Negative Interest Rates And Negative Ripple Effects

Negative Interest Rates And Negative Effects

Please take out a loan. Stimulate the economy.

We’ll pay you to do it.

News came this week that Jysek Bank, a Danish bank that is among the largest in that country, is bringing to market what is being billed by publications such as The Guardian as the “first negative interest rate mortgage” – and the implications are widespread for the (global) economy.

The interest rate on the 10-year mortgage equates to negative 50 basis points per year.

Negative interest rates, as defined in simple terms, mean borrowers get paid to take loans and when they do pay them back, the creditor – in this case, the bank – gets back less than the amount that was lent out in the first place.

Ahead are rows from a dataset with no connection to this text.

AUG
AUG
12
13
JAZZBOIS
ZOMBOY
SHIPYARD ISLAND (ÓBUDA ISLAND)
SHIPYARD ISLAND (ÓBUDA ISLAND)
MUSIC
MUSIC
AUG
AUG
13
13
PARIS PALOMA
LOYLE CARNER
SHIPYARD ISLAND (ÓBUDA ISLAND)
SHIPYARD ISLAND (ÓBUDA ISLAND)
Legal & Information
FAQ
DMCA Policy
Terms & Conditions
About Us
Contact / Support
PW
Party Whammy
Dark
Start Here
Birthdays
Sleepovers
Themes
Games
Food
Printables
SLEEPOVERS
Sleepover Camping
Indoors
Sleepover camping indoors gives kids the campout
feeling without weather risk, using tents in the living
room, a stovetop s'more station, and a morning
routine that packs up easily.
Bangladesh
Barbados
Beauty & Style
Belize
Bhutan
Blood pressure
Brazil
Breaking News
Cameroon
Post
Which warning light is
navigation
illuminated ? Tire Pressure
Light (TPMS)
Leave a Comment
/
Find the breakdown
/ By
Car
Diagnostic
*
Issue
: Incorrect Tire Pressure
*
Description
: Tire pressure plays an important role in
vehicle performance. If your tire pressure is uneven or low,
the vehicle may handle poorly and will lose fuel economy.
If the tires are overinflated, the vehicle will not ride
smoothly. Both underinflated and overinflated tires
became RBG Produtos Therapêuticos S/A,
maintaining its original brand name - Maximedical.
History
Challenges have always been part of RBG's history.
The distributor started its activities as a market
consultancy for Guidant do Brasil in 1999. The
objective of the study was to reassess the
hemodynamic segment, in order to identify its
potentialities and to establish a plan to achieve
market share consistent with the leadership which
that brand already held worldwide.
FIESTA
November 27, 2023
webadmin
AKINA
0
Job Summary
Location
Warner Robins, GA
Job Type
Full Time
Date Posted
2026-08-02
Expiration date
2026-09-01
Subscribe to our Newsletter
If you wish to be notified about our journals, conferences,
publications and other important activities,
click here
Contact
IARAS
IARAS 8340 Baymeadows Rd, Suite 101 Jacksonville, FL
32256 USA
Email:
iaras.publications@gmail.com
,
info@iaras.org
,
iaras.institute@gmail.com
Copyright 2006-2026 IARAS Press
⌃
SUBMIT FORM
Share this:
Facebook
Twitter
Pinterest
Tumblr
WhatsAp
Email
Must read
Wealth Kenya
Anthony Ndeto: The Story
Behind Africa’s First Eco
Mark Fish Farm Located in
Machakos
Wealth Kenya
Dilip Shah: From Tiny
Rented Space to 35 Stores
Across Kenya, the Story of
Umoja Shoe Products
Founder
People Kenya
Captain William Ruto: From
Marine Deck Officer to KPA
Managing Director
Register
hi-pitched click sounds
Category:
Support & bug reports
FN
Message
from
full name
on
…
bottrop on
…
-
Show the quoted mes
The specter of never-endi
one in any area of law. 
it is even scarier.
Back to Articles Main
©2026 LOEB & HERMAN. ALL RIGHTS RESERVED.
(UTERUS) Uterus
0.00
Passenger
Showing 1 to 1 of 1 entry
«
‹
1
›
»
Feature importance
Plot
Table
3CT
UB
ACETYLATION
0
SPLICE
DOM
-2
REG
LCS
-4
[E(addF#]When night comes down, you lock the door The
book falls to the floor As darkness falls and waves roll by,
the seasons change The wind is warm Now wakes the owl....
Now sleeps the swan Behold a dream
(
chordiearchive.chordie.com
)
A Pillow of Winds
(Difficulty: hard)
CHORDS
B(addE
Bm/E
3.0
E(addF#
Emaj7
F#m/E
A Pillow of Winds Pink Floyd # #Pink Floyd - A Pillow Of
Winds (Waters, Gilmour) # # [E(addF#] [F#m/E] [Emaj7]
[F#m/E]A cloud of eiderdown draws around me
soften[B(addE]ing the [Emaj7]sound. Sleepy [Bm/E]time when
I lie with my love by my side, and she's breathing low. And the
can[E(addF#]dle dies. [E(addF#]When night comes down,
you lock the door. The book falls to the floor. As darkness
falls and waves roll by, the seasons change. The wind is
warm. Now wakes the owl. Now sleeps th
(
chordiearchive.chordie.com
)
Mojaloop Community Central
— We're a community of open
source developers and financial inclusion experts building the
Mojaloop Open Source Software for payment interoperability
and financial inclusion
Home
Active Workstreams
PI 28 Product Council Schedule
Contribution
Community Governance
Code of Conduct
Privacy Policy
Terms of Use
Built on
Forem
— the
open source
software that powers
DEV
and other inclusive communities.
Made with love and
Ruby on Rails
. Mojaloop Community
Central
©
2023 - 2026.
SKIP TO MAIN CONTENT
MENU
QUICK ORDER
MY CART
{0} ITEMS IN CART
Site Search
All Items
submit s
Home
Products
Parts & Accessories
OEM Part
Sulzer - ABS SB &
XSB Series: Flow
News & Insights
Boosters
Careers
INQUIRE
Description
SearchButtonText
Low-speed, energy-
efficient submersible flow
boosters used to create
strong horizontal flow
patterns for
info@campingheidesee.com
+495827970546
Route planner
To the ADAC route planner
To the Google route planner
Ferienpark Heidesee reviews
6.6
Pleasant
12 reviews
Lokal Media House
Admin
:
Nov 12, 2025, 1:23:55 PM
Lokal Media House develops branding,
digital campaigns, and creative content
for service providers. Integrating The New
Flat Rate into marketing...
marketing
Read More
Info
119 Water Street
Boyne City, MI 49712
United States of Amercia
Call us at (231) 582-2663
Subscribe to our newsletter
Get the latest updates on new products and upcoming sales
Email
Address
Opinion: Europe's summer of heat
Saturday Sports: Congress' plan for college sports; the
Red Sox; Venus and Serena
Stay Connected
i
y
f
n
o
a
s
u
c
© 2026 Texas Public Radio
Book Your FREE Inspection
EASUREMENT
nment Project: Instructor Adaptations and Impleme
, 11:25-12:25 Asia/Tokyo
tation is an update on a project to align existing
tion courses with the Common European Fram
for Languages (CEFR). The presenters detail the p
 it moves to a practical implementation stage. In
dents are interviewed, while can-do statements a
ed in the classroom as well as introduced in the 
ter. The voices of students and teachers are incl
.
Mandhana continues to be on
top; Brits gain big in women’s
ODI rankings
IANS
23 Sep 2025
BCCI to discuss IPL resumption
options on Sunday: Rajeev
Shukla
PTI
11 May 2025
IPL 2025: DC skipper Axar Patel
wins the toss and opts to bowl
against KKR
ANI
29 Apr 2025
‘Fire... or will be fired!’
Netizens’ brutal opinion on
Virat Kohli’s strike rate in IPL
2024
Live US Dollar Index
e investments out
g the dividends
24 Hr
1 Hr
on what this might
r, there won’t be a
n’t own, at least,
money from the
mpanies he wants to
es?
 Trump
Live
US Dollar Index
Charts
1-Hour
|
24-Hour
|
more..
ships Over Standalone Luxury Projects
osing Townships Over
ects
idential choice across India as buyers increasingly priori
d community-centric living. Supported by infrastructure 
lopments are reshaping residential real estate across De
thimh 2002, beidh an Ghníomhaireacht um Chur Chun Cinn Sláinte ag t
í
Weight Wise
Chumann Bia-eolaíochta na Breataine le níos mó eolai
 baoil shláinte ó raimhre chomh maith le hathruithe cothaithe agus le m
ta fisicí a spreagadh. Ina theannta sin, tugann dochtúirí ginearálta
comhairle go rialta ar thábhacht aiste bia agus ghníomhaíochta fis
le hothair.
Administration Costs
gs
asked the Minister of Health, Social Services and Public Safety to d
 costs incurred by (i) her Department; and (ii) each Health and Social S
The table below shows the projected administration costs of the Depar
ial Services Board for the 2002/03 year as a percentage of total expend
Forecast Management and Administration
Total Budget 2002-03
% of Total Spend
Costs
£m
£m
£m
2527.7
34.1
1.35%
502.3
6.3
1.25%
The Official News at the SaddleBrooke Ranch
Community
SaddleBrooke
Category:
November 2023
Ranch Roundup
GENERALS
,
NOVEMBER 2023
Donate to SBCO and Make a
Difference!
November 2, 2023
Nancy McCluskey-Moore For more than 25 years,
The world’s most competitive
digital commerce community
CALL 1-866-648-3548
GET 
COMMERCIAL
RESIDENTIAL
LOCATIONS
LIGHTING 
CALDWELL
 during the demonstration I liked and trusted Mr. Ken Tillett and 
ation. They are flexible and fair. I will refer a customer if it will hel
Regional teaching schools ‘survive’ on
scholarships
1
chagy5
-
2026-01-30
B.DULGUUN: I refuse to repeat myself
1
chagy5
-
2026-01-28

In terms of the mechanics of the loan, Jyske Bank said, the borrower makes monthly repayments and the balance gets paid down by more than those payments.

“We don’t give you money directly in your hand, but every month your debt is reduced by more than the amount you pay,” said Jyske’s housing economist, Mikkel Høegh, upon the announcement. This comes as the bank itself gets money from institutional investors at negative rates and passes that negative rate onto the end borrower.

But nothing comes for free. In many European countries, borrowers get paid nothing in interest. And for high-value accounts – say, hundreds of thousands of euros – the interest rates are negative, which means the banks are charging consumers to store their money. It may be conceivable that borrowers get paid to take out mortgages but pay to be the depositor, complicating the net effect of borrowing and lending.

For the institutions, too, this is a troubling sign. The implication is that money needs to move now, and that the longer-term picture is cloudy enough so that these companies (okay, this bank) may not believe that better opportunities to lend will come in the future. If the best-case or most palatable scenario is that you lend money and get paid less …what might that say about the longer term?

The negative interest rate offer is coming not just from banks, but from governments such as Japan. It’s not all that far-fetched to think the interest rates could effectively dip below zero in the United States, where the Fed, as is well-known, has just cut rates for the first time in more than a decade.

By driving rates to below zero, sovereign debt becomes less attractive, ostensibly driving investors to other instruments – perhaps investing in the economy at large, perhaps through corporate activities such as investing in plants and equipment and growth (and, yes, wages and jobs). But if the returns there are uncertain, particularly across any time frame of consequence, that’s a risky hope.

Thus, negative interest rates will have negative ripple effects far beyond the confines of mortgages.